[Page images and extracted text]
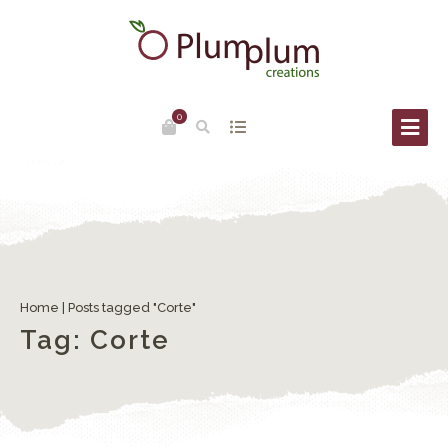
0
Toponomastica veneziana: Campi, Campielli, Corti
Home
|
Posts tagged "Corte"
Tag:
Corte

WORK INSTRUCTION:
The data above should be repeated in full and exactly, with no pictures carried over.

SOLVED PROBLEM:
0
Toponomastica veneziana: Campi, Campielli, Corti
Home
|
Posts tagged "Corte"
Tag:
Corte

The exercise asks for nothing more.